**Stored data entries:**
◇ ◇ ◇ ◇ ◇

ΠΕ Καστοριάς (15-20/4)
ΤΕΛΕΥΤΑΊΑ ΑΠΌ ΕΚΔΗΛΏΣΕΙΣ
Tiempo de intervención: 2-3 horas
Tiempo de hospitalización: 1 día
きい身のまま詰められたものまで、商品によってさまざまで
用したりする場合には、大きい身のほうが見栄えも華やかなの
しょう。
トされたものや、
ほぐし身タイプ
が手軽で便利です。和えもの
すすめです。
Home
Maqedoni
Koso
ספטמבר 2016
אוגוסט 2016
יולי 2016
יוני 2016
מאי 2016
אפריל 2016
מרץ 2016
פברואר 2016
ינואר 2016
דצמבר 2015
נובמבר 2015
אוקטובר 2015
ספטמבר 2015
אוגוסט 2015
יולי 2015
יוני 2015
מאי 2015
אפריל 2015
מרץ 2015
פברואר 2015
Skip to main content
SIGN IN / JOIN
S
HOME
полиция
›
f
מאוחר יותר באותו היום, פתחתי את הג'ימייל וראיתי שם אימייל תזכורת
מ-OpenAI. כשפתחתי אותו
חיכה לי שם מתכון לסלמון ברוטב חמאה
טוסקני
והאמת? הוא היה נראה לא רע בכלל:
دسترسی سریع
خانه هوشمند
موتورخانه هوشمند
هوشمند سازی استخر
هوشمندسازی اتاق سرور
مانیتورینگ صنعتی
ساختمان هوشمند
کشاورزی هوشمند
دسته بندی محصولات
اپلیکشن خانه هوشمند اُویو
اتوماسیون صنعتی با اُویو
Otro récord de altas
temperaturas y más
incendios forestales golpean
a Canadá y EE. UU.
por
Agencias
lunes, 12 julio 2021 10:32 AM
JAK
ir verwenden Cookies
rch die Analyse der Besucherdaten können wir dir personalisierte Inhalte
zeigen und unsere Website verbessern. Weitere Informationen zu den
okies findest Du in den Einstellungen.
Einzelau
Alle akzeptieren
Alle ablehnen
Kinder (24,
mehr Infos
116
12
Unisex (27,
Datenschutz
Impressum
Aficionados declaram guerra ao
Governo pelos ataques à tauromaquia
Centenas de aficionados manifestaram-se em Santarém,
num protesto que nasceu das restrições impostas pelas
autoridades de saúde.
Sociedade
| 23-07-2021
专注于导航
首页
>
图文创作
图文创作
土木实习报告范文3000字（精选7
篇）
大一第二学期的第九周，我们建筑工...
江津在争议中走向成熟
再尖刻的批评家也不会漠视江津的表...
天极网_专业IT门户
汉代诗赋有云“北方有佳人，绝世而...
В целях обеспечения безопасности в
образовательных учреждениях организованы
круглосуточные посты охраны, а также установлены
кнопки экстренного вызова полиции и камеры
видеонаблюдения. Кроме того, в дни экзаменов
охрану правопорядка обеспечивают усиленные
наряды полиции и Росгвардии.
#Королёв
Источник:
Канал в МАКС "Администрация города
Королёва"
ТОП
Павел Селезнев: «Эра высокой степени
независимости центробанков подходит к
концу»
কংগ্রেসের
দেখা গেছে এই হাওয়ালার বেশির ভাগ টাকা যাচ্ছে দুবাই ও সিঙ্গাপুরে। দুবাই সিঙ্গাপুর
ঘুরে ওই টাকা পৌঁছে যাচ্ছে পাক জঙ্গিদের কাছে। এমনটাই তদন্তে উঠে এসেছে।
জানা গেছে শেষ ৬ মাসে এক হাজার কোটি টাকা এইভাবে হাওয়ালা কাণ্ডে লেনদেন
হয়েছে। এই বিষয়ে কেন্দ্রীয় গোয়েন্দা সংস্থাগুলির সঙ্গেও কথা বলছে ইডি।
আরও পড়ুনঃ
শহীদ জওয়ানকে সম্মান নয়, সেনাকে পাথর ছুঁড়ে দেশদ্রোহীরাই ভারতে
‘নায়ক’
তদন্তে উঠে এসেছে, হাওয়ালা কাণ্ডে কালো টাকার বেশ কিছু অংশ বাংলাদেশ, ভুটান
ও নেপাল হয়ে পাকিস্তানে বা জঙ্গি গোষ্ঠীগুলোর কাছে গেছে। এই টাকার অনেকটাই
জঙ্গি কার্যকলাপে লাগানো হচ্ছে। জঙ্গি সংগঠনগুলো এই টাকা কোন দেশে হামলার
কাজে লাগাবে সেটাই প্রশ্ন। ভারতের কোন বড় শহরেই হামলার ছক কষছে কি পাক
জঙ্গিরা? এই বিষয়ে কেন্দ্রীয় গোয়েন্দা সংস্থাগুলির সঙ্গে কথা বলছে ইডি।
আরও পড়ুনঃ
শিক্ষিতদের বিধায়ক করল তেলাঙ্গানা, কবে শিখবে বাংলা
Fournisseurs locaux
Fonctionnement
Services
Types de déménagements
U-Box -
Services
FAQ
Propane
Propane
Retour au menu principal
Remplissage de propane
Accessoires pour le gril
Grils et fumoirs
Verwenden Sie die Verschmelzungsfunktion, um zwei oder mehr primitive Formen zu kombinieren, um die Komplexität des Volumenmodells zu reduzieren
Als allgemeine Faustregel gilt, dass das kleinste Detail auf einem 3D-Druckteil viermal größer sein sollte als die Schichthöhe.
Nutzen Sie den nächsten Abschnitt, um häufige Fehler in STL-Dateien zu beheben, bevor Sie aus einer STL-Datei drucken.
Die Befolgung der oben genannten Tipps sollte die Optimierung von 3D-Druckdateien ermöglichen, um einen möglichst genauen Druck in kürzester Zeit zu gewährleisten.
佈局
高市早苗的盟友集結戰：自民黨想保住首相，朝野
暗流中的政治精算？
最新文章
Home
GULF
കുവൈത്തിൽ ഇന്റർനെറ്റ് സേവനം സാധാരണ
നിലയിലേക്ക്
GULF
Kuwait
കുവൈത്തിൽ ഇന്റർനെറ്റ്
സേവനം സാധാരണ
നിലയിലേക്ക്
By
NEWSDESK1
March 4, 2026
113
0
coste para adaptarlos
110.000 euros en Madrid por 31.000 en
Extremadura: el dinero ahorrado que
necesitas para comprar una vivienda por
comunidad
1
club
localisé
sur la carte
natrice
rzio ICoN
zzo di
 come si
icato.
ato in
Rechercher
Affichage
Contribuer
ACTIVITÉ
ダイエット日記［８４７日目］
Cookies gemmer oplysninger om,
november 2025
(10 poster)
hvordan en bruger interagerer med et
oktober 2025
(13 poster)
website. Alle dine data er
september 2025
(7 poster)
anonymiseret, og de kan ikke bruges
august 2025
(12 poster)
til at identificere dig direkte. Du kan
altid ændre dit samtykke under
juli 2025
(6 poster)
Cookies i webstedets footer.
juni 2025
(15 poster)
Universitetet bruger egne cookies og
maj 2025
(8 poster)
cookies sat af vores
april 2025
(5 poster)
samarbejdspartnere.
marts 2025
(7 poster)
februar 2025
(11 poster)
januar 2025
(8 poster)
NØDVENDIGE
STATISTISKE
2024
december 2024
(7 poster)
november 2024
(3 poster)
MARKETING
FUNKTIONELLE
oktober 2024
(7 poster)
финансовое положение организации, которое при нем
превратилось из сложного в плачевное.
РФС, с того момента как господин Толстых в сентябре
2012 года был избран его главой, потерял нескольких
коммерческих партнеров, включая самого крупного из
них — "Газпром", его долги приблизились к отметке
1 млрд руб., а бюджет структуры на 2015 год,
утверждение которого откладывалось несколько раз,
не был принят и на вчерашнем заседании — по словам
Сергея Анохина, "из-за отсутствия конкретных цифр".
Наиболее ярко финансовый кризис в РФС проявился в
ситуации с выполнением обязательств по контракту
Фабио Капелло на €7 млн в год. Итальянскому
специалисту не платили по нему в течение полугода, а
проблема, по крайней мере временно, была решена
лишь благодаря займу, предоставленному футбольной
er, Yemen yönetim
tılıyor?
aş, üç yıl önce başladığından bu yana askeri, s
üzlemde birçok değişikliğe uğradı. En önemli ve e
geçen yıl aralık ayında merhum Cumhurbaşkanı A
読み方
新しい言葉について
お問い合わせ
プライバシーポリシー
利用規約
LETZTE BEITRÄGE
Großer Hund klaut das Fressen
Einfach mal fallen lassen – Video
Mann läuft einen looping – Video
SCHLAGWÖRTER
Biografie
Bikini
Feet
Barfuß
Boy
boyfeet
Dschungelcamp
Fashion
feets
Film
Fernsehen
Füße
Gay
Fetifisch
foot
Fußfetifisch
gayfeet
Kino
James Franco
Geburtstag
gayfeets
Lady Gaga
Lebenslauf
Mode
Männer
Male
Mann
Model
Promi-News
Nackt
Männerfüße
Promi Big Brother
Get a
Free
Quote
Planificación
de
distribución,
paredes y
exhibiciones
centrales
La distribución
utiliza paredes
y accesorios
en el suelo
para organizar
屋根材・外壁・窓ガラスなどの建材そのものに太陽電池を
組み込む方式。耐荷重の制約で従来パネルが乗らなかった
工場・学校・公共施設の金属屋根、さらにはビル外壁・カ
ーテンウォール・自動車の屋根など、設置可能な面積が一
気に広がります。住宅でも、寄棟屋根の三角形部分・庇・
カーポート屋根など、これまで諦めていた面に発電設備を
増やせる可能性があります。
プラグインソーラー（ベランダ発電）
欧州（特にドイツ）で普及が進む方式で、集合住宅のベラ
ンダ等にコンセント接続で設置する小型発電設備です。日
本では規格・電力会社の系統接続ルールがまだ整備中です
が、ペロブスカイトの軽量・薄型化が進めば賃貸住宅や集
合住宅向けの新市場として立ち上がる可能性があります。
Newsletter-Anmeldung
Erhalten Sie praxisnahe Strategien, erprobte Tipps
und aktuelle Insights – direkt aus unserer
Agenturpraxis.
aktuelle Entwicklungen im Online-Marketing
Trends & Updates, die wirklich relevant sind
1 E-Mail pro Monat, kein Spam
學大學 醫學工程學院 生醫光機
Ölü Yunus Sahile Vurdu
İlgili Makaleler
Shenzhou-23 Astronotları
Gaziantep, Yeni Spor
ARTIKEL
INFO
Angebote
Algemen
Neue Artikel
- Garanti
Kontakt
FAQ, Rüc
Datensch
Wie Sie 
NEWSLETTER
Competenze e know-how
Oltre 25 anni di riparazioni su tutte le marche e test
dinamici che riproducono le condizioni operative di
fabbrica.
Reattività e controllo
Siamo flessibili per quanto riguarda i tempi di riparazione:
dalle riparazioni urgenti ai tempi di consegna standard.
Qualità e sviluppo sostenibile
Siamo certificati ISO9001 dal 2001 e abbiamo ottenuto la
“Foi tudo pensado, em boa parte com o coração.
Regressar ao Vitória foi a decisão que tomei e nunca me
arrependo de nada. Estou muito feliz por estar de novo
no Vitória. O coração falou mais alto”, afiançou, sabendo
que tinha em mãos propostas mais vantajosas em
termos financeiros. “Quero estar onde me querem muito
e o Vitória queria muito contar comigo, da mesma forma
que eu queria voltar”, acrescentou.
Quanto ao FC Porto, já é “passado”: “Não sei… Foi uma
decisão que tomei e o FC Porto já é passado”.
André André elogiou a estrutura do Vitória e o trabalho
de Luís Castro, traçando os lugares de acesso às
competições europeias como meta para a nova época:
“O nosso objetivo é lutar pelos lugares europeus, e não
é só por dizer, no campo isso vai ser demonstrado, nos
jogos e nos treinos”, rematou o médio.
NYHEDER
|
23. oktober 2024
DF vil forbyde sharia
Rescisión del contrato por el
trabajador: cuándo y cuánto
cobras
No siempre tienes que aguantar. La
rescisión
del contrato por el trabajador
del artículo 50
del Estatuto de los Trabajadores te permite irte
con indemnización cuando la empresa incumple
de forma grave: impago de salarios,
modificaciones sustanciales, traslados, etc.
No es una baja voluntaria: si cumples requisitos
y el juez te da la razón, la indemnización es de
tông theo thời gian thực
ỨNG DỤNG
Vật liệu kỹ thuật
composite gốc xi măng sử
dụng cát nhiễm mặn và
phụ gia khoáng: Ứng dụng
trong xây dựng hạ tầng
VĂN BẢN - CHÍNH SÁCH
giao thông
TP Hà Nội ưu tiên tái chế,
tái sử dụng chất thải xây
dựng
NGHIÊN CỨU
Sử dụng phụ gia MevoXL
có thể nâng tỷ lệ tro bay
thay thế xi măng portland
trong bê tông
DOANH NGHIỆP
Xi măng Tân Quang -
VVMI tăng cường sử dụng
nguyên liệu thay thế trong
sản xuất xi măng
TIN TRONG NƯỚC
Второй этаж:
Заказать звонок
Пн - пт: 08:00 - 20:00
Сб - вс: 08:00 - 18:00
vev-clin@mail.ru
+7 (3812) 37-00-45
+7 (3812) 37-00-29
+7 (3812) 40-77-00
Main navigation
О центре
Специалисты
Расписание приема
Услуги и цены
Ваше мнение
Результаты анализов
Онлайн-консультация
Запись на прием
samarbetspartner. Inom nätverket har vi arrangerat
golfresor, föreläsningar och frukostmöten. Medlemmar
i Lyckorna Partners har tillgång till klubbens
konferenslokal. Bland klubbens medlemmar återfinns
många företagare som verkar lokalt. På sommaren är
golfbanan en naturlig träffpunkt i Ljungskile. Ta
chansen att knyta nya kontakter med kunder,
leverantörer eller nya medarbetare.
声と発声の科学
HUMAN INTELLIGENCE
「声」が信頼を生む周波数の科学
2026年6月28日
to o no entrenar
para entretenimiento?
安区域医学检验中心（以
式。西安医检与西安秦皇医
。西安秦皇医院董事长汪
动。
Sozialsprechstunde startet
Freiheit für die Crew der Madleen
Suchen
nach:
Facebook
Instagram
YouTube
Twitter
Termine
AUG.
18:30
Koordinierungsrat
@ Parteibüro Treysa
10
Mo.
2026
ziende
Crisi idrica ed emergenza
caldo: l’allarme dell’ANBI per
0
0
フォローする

◇ ◇ ◇ ◇ ◇

**Problem statement:** Only a number is needed here: the count of lines above that hold the string "oktober".

**Output below:** 3